Work required
The copy you return should hold only the lines from the top of the data below through the line with "ollection 操作", each duplicated exactly and with no pictures.

Data extracts
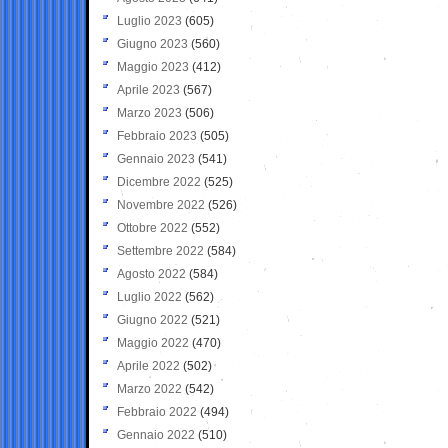
Luglio 2023
(605)
Giugno 2023
(560)
Maggio 2023
(412)
Aprile 2023
(567)
Marzo 2023
(506)
Febbraio 2023
(505)
Gennaio 2023
(541)
Dicembre 2022
(525)
Novembre 2022
(526)
Ottobre 2022
(552)
Settembre 2022
(584)
Agosto 2022
(584)
Luglio 2022
(562)
Giugno 2022
(521)
Maggio 2022
(470)
Aprile 2022
(502)
Marzo 2022
(542)
Febbraio 2022
(494)
Gennaio 2022
(510)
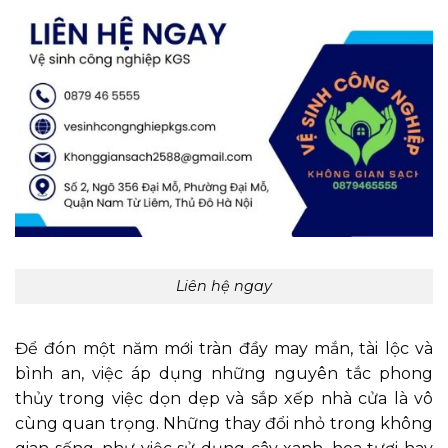
Liên hệ ngay
Để đón một năm mới tràn đầy may mắn, tài lộc và
bình an, việc áp dụng những nguyên tắc phong
thủy trong việc dọn dẹp và sắp xếp nhà cửa là vô
cùng quan trọng. Những thay đổi nhỏ trong không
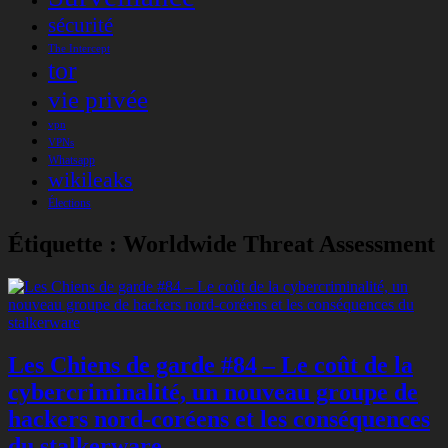
sécurité
The Intercept
tor
vie privée
vpn
VPNs
Whatsapp
wikileaks
Élections
Étiquette :
Worldwide Threat Assessment
Les Chiens de garde #84 – Le coût de la
cybercriminalité, un nouveau groupe de
hackers nord-coréens et les conséquences
du stalkerware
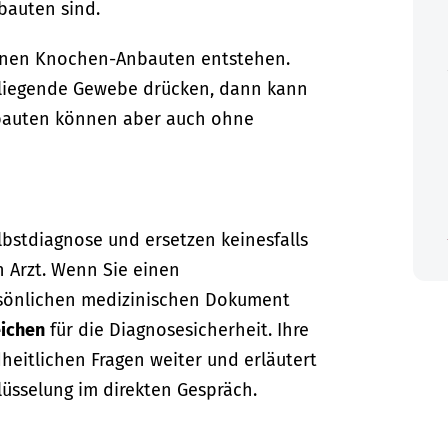
bauten sind.
önnen Knochen-Anbauten entstehen.
liegende Gewebe drücken, dann kann
auten können aber auch ohne
lbstdiagnose und ersetzen keinesfalls
n Arzt. Wenn Sie einen
sönlichen medizinischen Dokument
ichen
für die Diagnosesicherheit. Ihre
dheitlichen Fragen weiter und erläutert
lüsselung im direkten Gespräch.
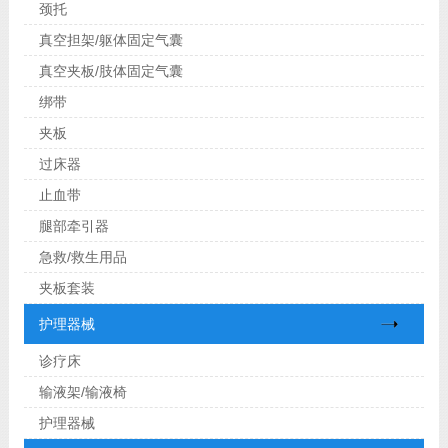
颈托
真空担架/躯体固定气囊
真空夹板/肢体固定气囊
绑带
夹板
过床器
止血带
腿部牵引器
急救/救生用品
夹板套装
护理器械
诊疗床
输液架/输液椅
护理器械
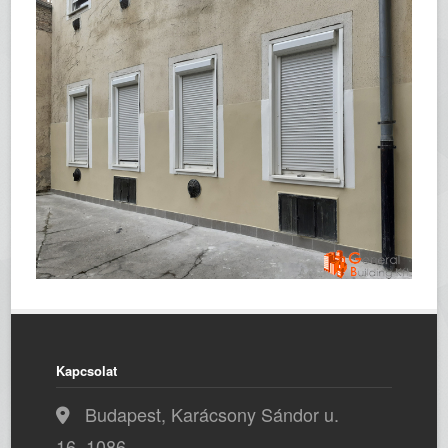
Kapcsolat
Budapest, Karácsony Sándor u.
16, 1086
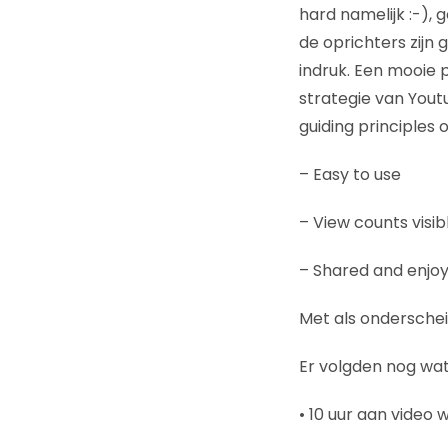
hard namelijk :-),
de oprichters zijn
indruk. Een mooie 
strategie van Yout
guiding principles 
– Easy to use
– View counts visib
– Shared and enjo
Met als ondersche
Er volgden nog wat
• 10 uur aan video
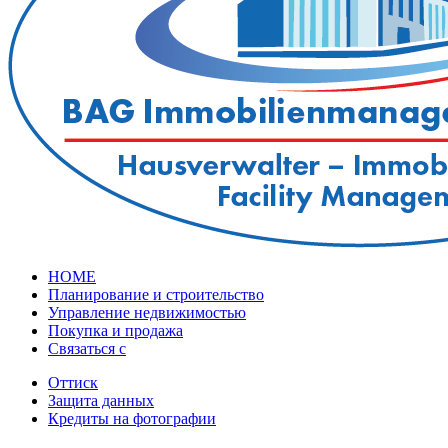
HOME
Планирование и строительство
Управление недвижимостью
Покупка и продажа
Связаться с
Оттиск
Защита данных
Кредиты на фотографии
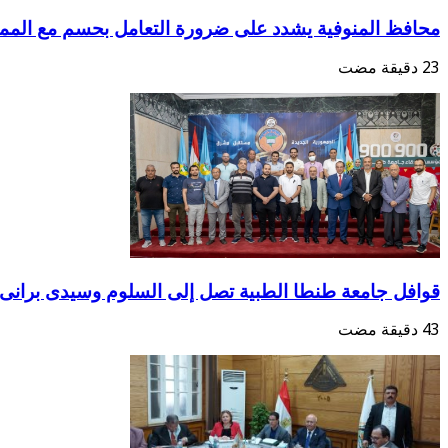
محافظ المنوفية يشدد على ضرورة التعامل بحسم مع المم
قوافل جامعة طنطا الطبية تصل إلى السلوم وسيدى برانى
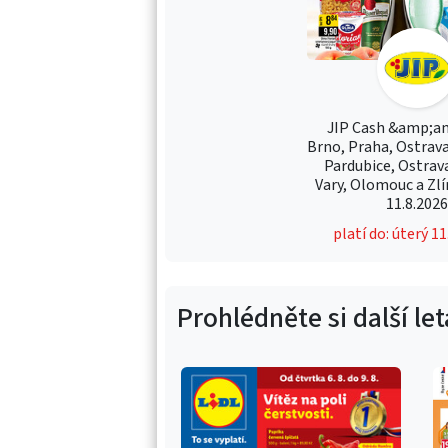
JIP Cash &amp;am
Brno, Praha, Ostrava
Pardubice, Ostrav
Vary, Olomouc a Zlín
11.8.202
platí do: úterý 1
Prohlédněte si další le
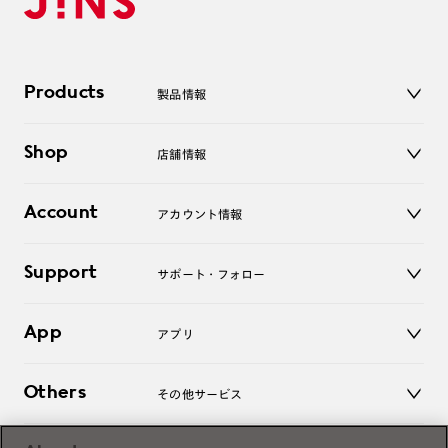
Products
製品情報
メガネ
Shop
店舗情報
サングラス
レンズ
店舗
コンタクトレンズ
Account
アカウント情報
オンラインショップ
老眼鏡
キッズ
マイページ／ログイン
Support
アクセサリー
サポート・フォロー
ログアウト
LINE公式アカウント
お知らせ
App
アプリ
よくあるご質問
ご利用ガイド
JINSアプリ
お問い合わせ
Others
その他サービス
3D WEB試着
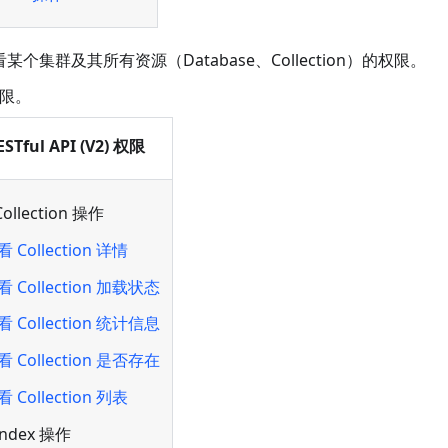
查看某个集群及其所有资源（Database、Collection）的权限。
权限。
Tful API (V2) 权限
ollection 操作
 Collection 详情
看 Collection 加载状态
看 Collection 统计信息
看 Collection 是否存在
 Collection 列表
ndex 操作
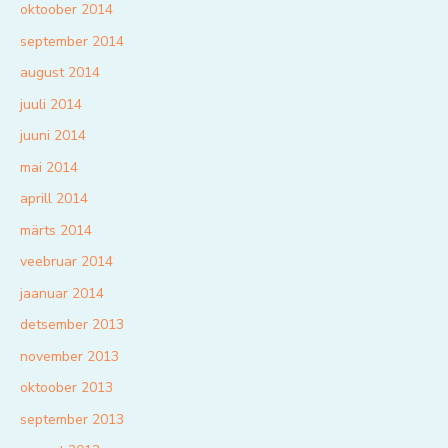
oktoober 2014
september 2014
august 2014
juuli 2014
juuni 2014
mai 2014
aprill 2014
märts 2014
veebruar 2014
jaanuar 2014
detsember 2013
november 2013
oktoober 2013
september 2013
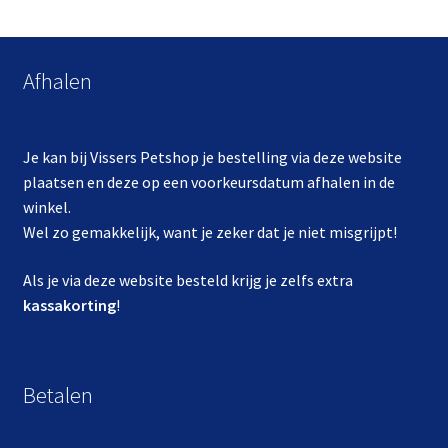
Afhalen
Je kan bij Vissers Petshop je bestelling via deze website
plaatsen en deze op een voorkeursdatum afhalen in de
winkel.
Wel zo gemakkelijk, want je zeker dat je niet misgrijpt!
Als je via deze website besteld krijg je zelfs extra
kassakorting
!
Betalen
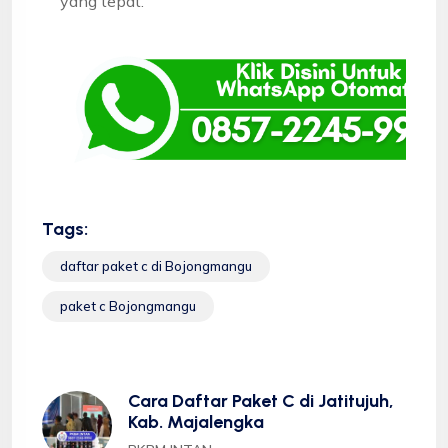
yang tepat.
Tags:
daftar paket c di Bojongmangu
paket c Bojongmangu
Cara Daftar Paket C di Jatitujuh,
Kab. Majalengka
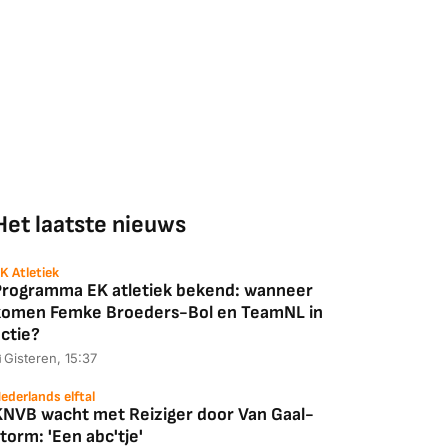
Het laatste nieuws
K Atletiek
Programma EK atletiek bekend: wanneer
komen Femke Broeders-Bol en TeamNL in
ctie?
Gisteren, 15:37
ederlands elftal
KNVB wacht met Reiziger door Van Gaal-
torm: 'Een abc'tje'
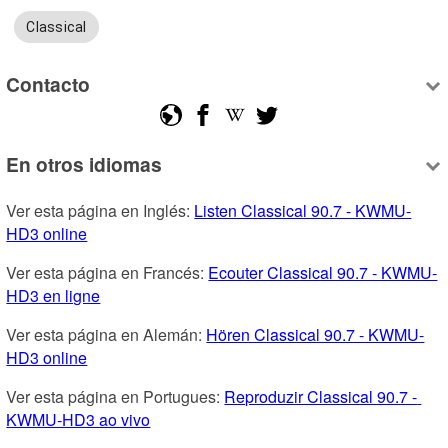
Classical
Contacto
En otros idiomas
Ver esta página en Inglés: 
Listen Classical 90.7 - KWMU-
HD3 online
Ver esta página en Francés: 
Ecouter Classical 90.7 - KWMU-
HD3 en ligne
Ver esta página en Alemán: 
Hören Classical 90.7 - KWMU-
HD3 online
Ver esta página en Portugues: 
Reproduzir Classical 90.7 - 
KWMU-HD3 ao vivo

Expected answer
Luglio 2023
(605)
Giugno 2023
(560)
Maggio 2023
(412)
Aprile 2023
(567)
Marzo 2023
(506)
Febbraio 2023
(505)
Gennaio 2023
(541)
Dicembre 2022
(525)
Novembre 2022
(526)
Ottobre 2022
(552)
Settembre 2022
(584)
Agosto 2022
(584)
Luglio 2022
(562)
Giugno 2022
(521)
Maggio 2022
(470)
Aprile 2022
(502)
Marzo 2022
(542)
Febbraio 2022
(494)
Gennaio 2022
(510)
Liên hệ ngay
Để đón một năm mới tràn đầy may mắn, tài lộc và
bình an, việc áp dụng những nguyên tắc phong
thủy trong việc dọn dẹp và sắp xếp nhà cửa là vô
cùng quan trọng. Những thay đổi nhỏ trong không
sécurité
The Intercept
tor
vie privée
vpn
VPNs
Whatsapp
wikileaks
Élections
Étiquette :
Worldwide Threat Assessment
Les Chiens de garde #84 – Le coût de la
cybercriminalité, un nouveau groupe de
hackers nord-coréens et les conséquences
du stalkerware
bauten sind.
önnen Knochen-Anbauten entstehen.
liegende Gewebe drücken, dann kann
auten können aber auch ohne
lbstdiagnose und ersetzen keinesfalls
n Arzt. Wenn Sie einen
sönlichen medizinischen Dokument
ichen
für die Diagnosesicherheit. Ihre
dheitlichen Fragen weiter und erläutert
lüsselung im direkten Gespräch.
颈托
真空担架/躯体固定气囊
真空夹板/肢体固定气囊
绑带
夹板
过床器
止血带
腿部牵引器
急救/救生用品
夹板套装
护理器械
诊疗床
输液架/输液椅
护理器械
Kapcsolat
Budapest, Karácsony Sándor u.
16, 1086
hard namelijk :-),
de oprichters zijn
indruk. Een mooie 
strategie van Yout
guiding principles 
– Easy to use
– View counts visib
– Shared and enjo
Met als ondersche
Er volgden nog wat
• 10 uur aan video
HOME
Планирование и строительство
Управление недвижимостью
Покупка и продажа
Связаться с
Оттиск
Защита данных
Кредиты на фотографии
محافظ المنوفية يشدد على ضرورة التعامل بحسم مع المم
قوافل جامعة طنطا الطبية تصل إلى السلوم وسيدى برانى
JIP Cash &amp;am
Brno, Praha, Ostrava
Pardubice, Ostrav
Vary, Olomouc a Zlín
11.8.202
platí do: úterý 1
Prohlédněte si další le
Products
製品情報
メガネ
Shop
店舗情報
サングラス
レンズ
店舗
コンタクトレンズ
Account
アカウント情報
オンラインショップ
老眼鏡
キッズ
マイページ／ログイン
Support
アクセサリー
サポート・フォロー
ログアウト
LINE公式アカウント
お知らせ
App
アプリ
よくあるご質問
ご利用ガイド
JINSアプリ
お問い合わせ
Others
その他サービス
3D WEB試着
查看某个集群及其所有资源（Database、Collection）的权限。
权限。
Tful API (V2) 权限
ollection 操作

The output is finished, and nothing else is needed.